Monday, March 9, 2009

Restlessness

This morning I'm in a perverse state of mind, for which I blame congress' decision to begin daylight savings time so early that there's not enough daylight.

Many people go around with songs in their heads, and I do that sometimes, but more often I go around for a few days with a poem in my head, and the one that's in there today is really not appropriate for my mood, which is restless. I have a lot of work to do, and rather than finish one project and move on to the next, I'm flitting from one thing to another, as daft as the kitten, who just dug three toys out from under our oven storage drawer and is trying to play with all of them.

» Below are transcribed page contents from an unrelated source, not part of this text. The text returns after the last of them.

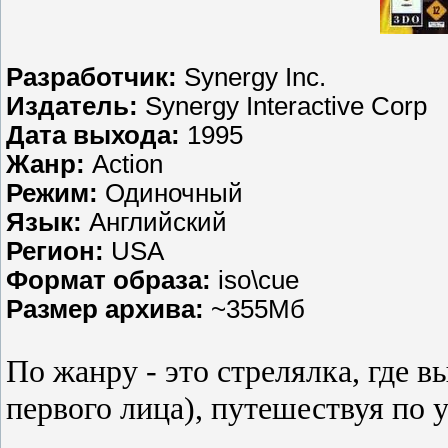
Разработчик:
Synergy Inc.
Издатель:
Synergy Interactive Corp
Дата выхода:
1995
Жанр:
Action
Режим:
Одиночный
Язык:
Английский
Регион:
USA
Формат образа:
iso\cue
Размер архива:
~355Мб
По жанру - это стрелялка, где в
первого лица), путешествуя по 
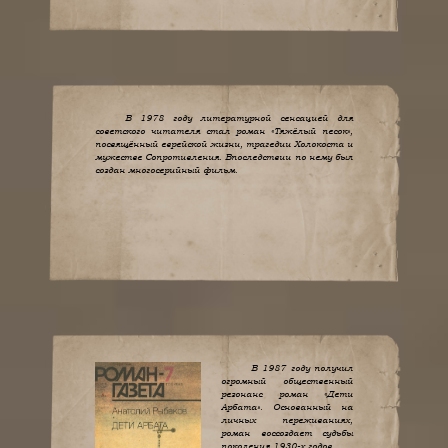
В 1978 году литературной сенсацией для
советского читателя стал роман «Тяжёлый песок»,
посвящённый еврейской жизни, трагедии Холокоста и
мужестве Сопротивления. Впоследствии по нему был
создан многосерийный фильм.
В 1987 году получил
огромный общественный
резонанс роман «Дети
Арбата». Основанный на
личных переживаниях,
роман воссоздает судьбы
поколения 1930-х годов.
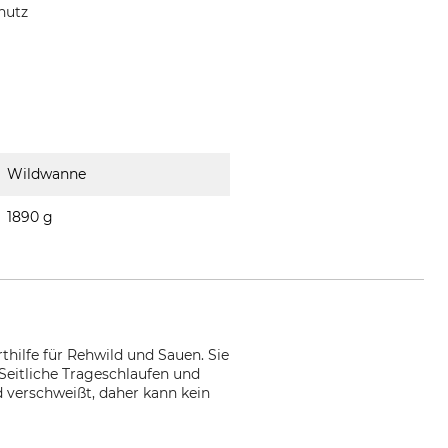
hutz
Wildwanne
1890 g
thilfe für Rehwild und Sauen. Sie
Seitliche Trageschlaufen und
 verschweißt, daher kann kein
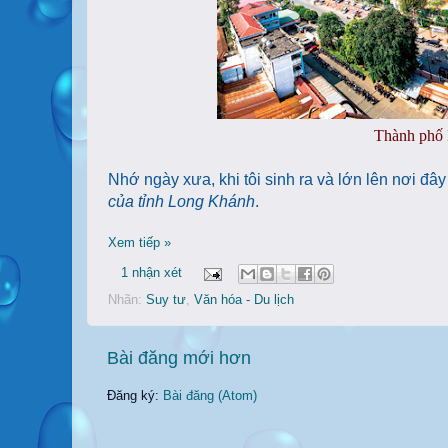
Thành phố 
Nhớ ngày xưa, khi tôi sinh ra và lớn lên nơi đây 
của tỉnh Long Khánh
.
Xem tiếp »
1 nhận xét
Nhãn:
Suy tư
,
Văn hóa - Du lịch
Bài đăng mới hơn
Đăng ký:
Bài đăng (Atom)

Maybe my unconscious is trying to tell me something by dredging up this Wordsworth poem:

Nuns fret not at their convent's narrow room;
And hermits are contented with their cells;
And students with their pensive citadels;
Maids at the wheel, the weaver at his loom,
Sit blithe and happy; bees that soar for bloom,
High as the highest Peak of Furness-fells,
Will murmur by the hour in foxglove bells:
In truth the prison, unto which we doom
Ourselves, no prison is; and hence for me,
In sundry moods, 'twas pastime to be bound
Within the sonnet's scanty plot of ground;
Please if some souls (for such there needs must be)
Who have felt the weight of too much liberty,
Should find brief solace there, as I have found.

Usually I agree with the point that it's easier to work in a form than to make something up entirely, and most days I work at what I've set myself pretty contentedly (if occasionally contentiously). Usually I think it's the least bad choice for my kids to go to the local public school. But today, in the aftermath of Saturday's 70-degree weather and the time change, I'm not so sure. Eleanor has to take the Ohio Graduation Test first thing every morning this week, which combines fatigue, boredom, and stress. Walker will start soccer practice tomorrow if the doctor says he can practice with his fractured arm. And I need to get done all the things that are due at the end of this week, the second week of spring break at the local college.

Too much liberty. Maybe I need to reread Walker Percy's The Last Gentleman, about a character who is paralyzed by too many possibilities. Maybe I need to...oh, I don't know. What puts restlessness to rest?

4 comments:

Anonymous said...

The perfect poem for this morning. I've been thinking about this very thing. Although I think Wordsworth is completely whacked in his interpretation of student contentment, he is definitely onto something with the weight of too much liberty. Mr. Spy and I have recently finished watching Into Great Silence, a nearly wordless film that takes you into the world of the Chartreuse monks. And I have to say, they look like some of the happiest people on earth.

Jeanne said...

Harriet, I think I'll add "student contentment" to my list of oxymorons!

Anonymous said...

Love the Twilight Commentary Links!

=)

Anonymous said...

I'm feeling really restless, too. Don't know what is up with that. I have an especially severe case of "itchy feet" and want to cross an ocean in the worst way. I am especially cross that we probably can't afford to.

If you find a cure for restlessness, let me know.